» The task: In the material below, transcribe every line from the first through the line holding "What do you see at coordinates (197, 2505)", exactly, and stop after that line.

» Information given:
╭──
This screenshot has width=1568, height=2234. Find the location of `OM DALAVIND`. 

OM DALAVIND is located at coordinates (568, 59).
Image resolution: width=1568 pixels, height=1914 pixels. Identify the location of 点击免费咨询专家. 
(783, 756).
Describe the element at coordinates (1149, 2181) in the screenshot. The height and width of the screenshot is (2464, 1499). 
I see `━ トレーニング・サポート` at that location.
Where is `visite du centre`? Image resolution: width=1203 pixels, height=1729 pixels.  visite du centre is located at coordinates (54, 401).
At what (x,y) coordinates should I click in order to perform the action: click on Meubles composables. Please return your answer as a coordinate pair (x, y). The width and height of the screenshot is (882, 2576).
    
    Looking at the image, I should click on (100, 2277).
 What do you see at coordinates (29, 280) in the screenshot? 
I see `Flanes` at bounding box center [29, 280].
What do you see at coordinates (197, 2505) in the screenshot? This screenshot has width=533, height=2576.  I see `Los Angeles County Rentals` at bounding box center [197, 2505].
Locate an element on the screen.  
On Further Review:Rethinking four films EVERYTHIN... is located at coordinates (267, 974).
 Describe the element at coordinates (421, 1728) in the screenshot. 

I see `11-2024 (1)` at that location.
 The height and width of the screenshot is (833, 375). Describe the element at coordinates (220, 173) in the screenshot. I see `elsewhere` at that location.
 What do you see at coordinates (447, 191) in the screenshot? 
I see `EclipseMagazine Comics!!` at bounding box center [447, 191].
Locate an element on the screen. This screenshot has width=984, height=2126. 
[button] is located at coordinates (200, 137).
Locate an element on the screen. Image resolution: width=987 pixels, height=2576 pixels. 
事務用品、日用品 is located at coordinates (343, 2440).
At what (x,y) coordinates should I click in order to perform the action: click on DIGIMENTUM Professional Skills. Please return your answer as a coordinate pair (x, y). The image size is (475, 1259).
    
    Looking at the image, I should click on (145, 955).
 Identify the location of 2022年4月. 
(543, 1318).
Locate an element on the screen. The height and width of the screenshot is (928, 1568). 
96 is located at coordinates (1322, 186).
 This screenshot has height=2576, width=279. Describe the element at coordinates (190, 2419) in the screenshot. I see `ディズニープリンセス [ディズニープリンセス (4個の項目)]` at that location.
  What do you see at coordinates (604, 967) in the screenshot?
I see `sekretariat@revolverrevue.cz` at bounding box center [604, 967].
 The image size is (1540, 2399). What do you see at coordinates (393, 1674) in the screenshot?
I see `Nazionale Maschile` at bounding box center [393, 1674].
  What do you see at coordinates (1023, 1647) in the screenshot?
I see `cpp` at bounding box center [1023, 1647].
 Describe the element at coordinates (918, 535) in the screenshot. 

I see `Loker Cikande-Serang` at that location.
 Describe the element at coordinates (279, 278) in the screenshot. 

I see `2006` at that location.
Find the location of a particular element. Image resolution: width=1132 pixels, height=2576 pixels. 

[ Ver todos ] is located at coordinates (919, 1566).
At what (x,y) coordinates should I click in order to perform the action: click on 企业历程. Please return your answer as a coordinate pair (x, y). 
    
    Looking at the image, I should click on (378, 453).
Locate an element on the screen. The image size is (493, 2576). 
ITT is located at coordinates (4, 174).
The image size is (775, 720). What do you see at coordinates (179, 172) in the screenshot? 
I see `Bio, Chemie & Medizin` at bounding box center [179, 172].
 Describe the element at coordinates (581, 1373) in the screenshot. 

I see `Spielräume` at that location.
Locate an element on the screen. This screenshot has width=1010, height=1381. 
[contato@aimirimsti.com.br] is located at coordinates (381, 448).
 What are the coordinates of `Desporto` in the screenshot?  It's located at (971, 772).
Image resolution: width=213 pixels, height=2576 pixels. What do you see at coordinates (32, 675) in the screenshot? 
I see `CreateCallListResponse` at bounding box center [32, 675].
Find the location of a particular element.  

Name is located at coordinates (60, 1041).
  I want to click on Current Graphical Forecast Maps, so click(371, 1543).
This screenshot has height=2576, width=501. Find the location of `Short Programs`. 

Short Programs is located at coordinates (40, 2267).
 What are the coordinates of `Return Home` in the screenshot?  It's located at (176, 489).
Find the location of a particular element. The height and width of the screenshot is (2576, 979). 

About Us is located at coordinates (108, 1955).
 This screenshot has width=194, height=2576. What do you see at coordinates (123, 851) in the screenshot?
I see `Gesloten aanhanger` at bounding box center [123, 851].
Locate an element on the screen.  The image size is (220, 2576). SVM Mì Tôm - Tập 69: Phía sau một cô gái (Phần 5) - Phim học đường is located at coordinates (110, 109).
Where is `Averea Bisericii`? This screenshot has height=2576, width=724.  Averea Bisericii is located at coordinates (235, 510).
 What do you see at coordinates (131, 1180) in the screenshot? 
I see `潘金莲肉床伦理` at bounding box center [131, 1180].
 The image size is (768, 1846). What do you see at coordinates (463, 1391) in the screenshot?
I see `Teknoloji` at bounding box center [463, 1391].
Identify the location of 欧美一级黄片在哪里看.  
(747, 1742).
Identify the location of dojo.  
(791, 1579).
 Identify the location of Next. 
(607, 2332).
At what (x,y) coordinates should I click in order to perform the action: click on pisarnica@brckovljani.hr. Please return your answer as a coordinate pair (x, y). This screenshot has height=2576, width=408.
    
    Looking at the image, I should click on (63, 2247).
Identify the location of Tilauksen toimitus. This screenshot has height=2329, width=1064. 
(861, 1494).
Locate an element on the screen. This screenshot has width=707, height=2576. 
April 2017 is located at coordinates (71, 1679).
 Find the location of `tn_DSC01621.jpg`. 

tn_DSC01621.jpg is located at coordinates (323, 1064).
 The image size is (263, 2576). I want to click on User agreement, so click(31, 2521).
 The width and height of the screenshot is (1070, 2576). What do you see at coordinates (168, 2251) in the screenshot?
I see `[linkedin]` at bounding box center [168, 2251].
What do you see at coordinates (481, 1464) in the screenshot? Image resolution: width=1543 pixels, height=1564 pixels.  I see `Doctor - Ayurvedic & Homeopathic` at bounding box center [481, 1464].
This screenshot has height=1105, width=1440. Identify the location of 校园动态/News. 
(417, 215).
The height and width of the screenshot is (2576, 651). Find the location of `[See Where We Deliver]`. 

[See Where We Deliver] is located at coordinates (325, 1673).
╰──
» Your response:
This screenshot has width=1568, height=2234. Find the location of `OM DALAVIND`. 

OM DALAVIND is located at coordinates (568, 59).
Image resolution: width=1568 pixels, height=1914 pixels. Identify the location of 点击免费咨询专家. 
(783, 756).
Describe the element at coordinates (1149, 2181) in the screenshot. The height and width of the screenshot is (2464, 1499). 
I see `━ トレーニング・サポート` at that location.
Where is `visite du centre`? Image resolution: width=1203 pixels, height=1729 pixels.  visite du centre is located at coordinates (54, 401).
At what (x,y) coordinates should I click in order to perform the action: click on Meubles composables. Please return your answer as a coordinate pair (x, y). The width and height of the screenshot is (882, 2576).
    
    Looking at the image, I should click on (100, 2277).
 What do you see at coordinates (29, 280) in the screenshot? 
I see `Flanes` at bounding box center [29, 280].
What do you see at coordinates (197, 2505) in the screenshot? This screenshot has width=533, height=2576.  I see `Los Angeles County Rentals` at bounding box center [197, 2505].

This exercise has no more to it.